Mexiko begrüßte das Jahr 1992 mit einer großen bunten Feier. Auch das Dorf, in dem Stefan stark lädiert gelandet war. Alle waren auf der Straße, alle jubelten, sangen, tanzten. Es sprach sich rum, dass da ein Gringo, noch so jung und unerfahren, seine Wunden leckte. Alle wollten mit dem Verrückten, der immer besser Spanisch lernte, anstoßen. Trinken mit dem Deutschen, der vom Citlaltépetl gesprungen und von ihm gefallen war. Ohne Rettungsschirm. Weit abseits vom Gringo-Trail, zeigte Mexiko seine ganz andere Seite: „Da ging’s rund, unbeschreiblich.“

Es wurde ihm zu heiß

An jeder Ecke dampfte es und roch nach vielerlei. Fremde Gerüche für eine europäische Nase. Er machte seine Runde um den Zócalo, spazierte um den kreisrund angelegten Stadtpark, das Zentrum einer jeden mexikanischen Stadt. Hier, wo die großen und kleinen Metropolen des mittelamerikanischen Staates pulsieren und tausende Dämpfe wabern. Stefan trieb sich am Markt herum, sah sich viel an, war beeindruckt von den tollen Geschäften, die alles und nichts hatten. Und Stefan verliebte sich. Ganz langsam. Ihm selbst war das zunächst noch gar nicht bewusst. Nadia (Name geändert) war es, eine der drei Töchter der Familie, die sich um ihn kümmerte. „Alle drei waren hübsch, sehr hübsch, aber die eine …“. Sie war vergeben, eigentlich. An einen Polizisten, der immer am Wochenende kam. Und sie war schwanger, vom Ordnungshüter, zweifelsfrei. Der Bruder wachte über das Schwestern-Trio, die Mutter durfte von alledem noch nichts wissen. Stefan war das alles zu heiß, er musste weiter. Vorerst.

Der ursprüngliche Traum war dahin: Radeln ja, vielleicht, fliegen nein, ganz sicher. Er hatte ohnehin keinen Schirm mehr, der war oben, in einem Föhren-Baumstumpf. Gut versteckt, am Pico de Orizaba.
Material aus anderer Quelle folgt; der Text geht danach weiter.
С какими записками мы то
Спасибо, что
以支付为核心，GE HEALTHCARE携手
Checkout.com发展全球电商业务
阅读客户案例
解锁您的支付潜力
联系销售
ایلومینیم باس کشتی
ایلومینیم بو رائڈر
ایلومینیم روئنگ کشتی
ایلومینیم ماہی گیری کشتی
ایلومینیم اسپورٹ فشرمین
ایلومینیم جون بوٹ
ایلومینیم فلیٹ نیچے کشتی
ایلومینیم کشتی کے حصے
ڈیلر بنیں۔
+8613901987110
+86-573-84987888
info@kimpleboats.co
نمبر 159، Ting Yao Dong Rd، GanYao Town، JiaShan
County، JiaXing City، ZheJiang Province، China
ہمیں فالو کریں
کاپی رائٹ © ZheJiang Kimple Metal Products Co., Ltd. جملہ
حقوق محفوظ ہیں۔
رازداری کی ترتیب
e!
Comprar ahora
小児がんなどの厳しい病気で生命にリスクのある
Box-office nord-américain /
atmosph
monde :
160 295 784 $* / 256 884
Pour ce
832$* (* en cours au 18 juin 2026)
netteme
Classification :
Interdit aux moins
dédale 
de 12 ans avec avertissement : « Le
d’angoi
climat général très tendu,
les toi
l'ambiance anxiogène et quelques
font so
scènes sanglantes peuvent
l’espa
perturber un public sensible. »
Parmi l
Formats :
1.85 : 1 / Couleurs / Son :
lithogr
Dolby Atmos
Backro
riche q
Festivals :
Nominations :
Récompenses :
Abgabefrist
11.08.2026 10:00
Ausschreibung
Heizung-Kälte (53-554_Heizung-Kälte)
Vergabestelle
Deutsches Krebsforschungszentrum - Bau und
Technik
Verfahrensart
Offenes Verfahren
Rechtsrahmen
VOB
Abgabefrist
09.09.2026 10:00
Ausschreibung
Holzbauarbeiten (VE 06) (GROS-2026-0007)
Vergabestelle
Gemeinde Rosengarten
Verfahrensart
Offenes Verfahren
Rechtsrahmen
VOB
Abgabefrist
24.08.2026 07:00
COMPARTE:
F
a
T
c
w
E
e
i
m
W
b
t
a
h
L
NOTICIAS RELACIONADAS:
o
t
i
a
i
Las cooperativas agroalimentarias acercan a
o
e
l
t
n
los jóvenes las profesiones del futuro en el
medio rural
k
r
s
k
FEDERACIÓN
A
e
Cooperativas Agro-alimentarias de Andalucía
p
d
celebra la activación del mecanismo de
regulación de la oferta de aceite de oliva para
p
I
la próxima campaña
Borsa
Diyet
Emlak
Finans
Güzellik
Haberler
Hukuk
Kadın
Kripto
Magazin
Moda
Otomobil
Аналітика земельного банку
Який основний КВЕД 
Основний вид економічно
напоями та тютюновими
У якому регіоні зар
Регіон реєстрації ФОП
Stefan suchte ihn vergeblich, als er später auf seinen Unglücksvulkan zurückkehrte. „Vermutlich haben sie mich dabei beobachtet, die Bauern, wie ich ihn in dieser Stammhöhle versteckte. Ich stand davor, da war ich mir sicher. Es war der richtige Baum.“ Sie konnten ihn gebrauchen, zu was auch immer. Zum Fliegen keinesfalls. Das Material war neu für sie, es hat sie garantiert fasziniert. Das Fluggerät war verschwunden.

Der Vulkan, der ihn einfach liegenließ, brachte Stefan schon wieder kein Glück. Nicht einmal danach.